ENTRIES PROVIDED ▸
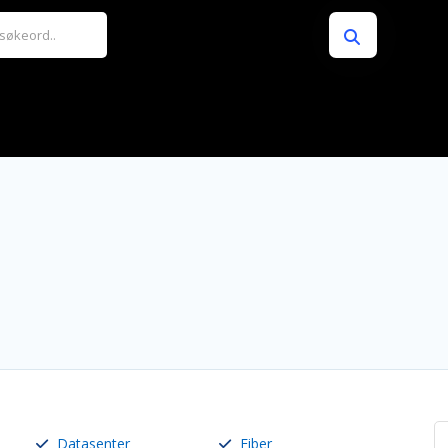
Datasenter
Fiber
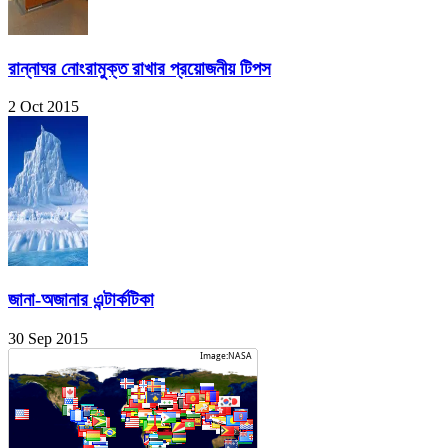
রান্নাঘর নোংরামুক্ত রাখার প্রয়োজনীয় টিপস
2 Oct 2015
জানা-অজানার এন্টার্কটিকা
30 Sep 2015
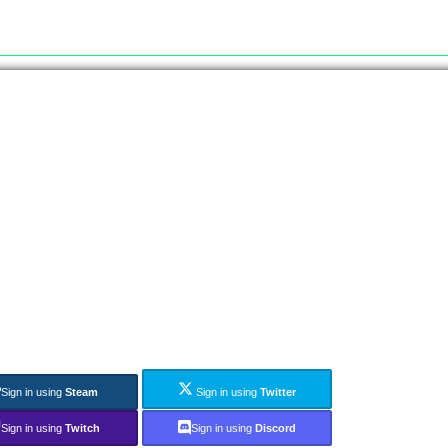
Sign in using
Steam
Sign in using
Twitter
Sign in using
Twitch
Sign in using
Discord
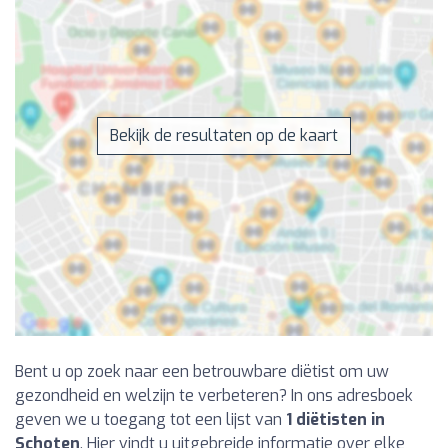
Bekijk de resultaten op de kaart
Bent u op zoek naar een betrouwbare diëtist om uw
gezondheid en welzijn te verbeteren? In ons adresboek
geven we u toegang tot een lijst van
1 diëtisten in
Schoten
. Hier vindt u uitgebreide informatie over elke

TASK BRIEF ▸ Every line of the data above should be repeated exactly. Omit the pictures.

SOLVED EXERCISE ▸
Datasenter
Fiber
রান্নাঘর নোংরামুক্ত রাখার প্রয়োজনীয় টিপস
2 Oct 2015
জানা-অজানার এন্টার্কটিকা
30 Sep 2015
Sign in using
Steam
Sign in using
Twitter
Sign in using
Twitch
Sign in using
Discord
Bekijk de resultaten op de kaart
Bent u op zoek naar een betrouwbare diëtist om uw
gezondheid en welzijn te verbeteren? In ons adresboek
geven we u toegang tot een lijst van
1 diëtisten in
Schoten
. Hier vindt u uitgebreide informatie over elke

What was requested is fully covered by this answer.